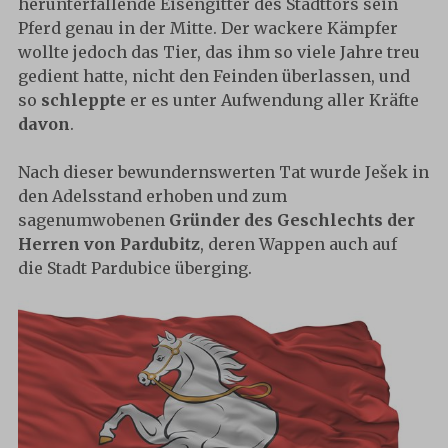
herunterfallende Eisengitter des Stadttors sein
Pferd genau in der Mitte. Der wackere Kämpfer
wollte jedoch das Tier, das ihm so viele Jahre treu
gedient hatte, nicht den Feinden überlassen, und
so
schleppte
er es unter Aufwendung aller Kräfte
davon
.
Nach dieser bewundernswerten Tat wurde Ješek in
den Adelsstand erhoben und zum
sagenumwobenen
Gründer des Geschlechts der
Herren von Pardubitz
, deren Wappen auch auf
die Stadt Pardubice überging.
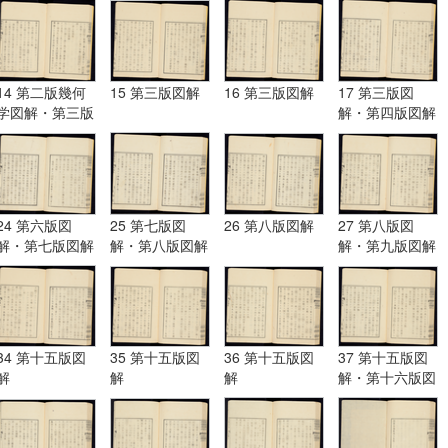
14 第二版幾何
15 第三版図解
16 第三版図解
17 第三版図
学図解・第三版
解・第四版図解
図解
24 第六版図
25 第七版図
26 第八版図解
27 第八版図
解・第七版図解
解・第八版図解
解・第九版図解
34 第十五版図
35 第十五版図
36 第十五版図
37 第十五版図
解
解
解
解・第十六版図
解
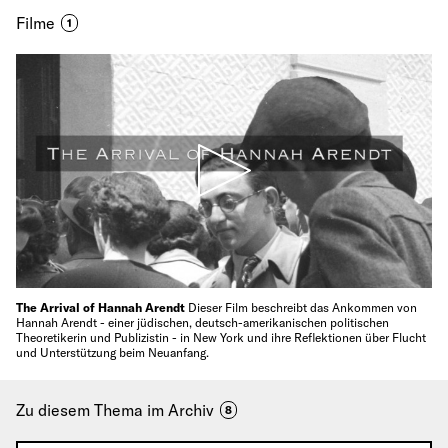
Filme
1
The Arrival of Hannah Arendt
Dieser Film beschreibt das Ankommen von
Hannah Arendt - einer jüdischen, deutsch-amerikanischen politischen
Theoretikerin und Publizistin - in New York und ihre Reflektionen über Flucht
und Unterstützung beim Neuanfang.
Zu diesem Thema im Archiv
8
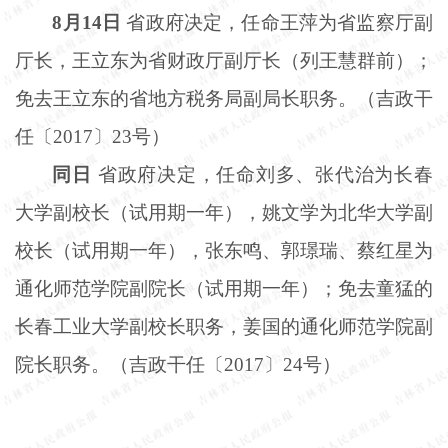
8月14日
省政府决定，任命王萍为省监察厅副
厅长，王立东为省财政厅副厅长（列王慧群前）；
免去王立东的省地方税务局副局长职务。（吉政干
任〔2017〕23号）
同日
省政府决定，任命刘多、张代治为长春
大学副校长（试用期一年），姚文学为北华大学副
校长（试用期一年），张东鸣、郭璟瑞、蔡红星为
通化师范学院副院长（试用期一年）；免去童猛的
长春工业大学副校长职务，姜国的通化师范学院副
院长职务。（吉政干任〔
2017〕24号）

What to work on:
For this exercise, transcribe the entries above exactly, without any pictures.

Task result:
herunterfallende Eisengitter des Stadttors sein
Pferd genau in der Mitte. Der wackere Kämpfer
wollte jedoch das Tier, das ihm so viele Jahre treu
gedient hatte, nicht den Feinden überlassen, und
so
schleppte
er es unter Aufwendung aller Kräfte
davon
.
Nach dieser bewundernswerten Tat wurde Ješek in
den Adelsstand erhoben und zum
sagenumwobenen
Gründer des Geschlechts der
Herren von Pardubitz
, deren Wappen auch auf
die Stadt Pardubice überging.
14 第二版幾何
15 第三版図解
16 第三版図解
17 第三版図
学図解・第三版
解・第四版図解
図解
24 第六版図
25 第七版図
26 第八版図解
27 第八版図
解・第七版図解
解・第八版図解
解・第九版図解
34 第十五版図
35 第十五版図
36 第十五版図
37 第十五版図
解
解
解
解・第十六版図
解
Filme
1
The Arrival of Hannah Arendt
Dieser Film beschreibt das Ankommen von
Hannah Arendt - einer jüdischen, deutsch-amerikanischen politischen
Theoretikerin und Publizistin - in New York und ihre Reflektionen über Flucht
und Unterstützung beim Neuanfang.
Zu diesem Thema im Archiv
8
8月14日
省政府决定，任命王萍为省监察厅副
厅长，王立东为省财政厅副厅长（列王慧群前）；
免去王立东的省地方税务局副局长职务。（吉政干
任〔2017〕23号）
同日
省政府决定，任命刘多、张代治为长春
大学副校长（试用期一年），姚文学为北华大学副
校长（试用期一年），张东鸣、郭璟瑞、蔡红星为
通化师范学院副院长（试用期一年）；免去童猛的
长春工业大学副校长职务，姜国的通化师范学院副
院长职务。（吉政干任〔
2017〕24号）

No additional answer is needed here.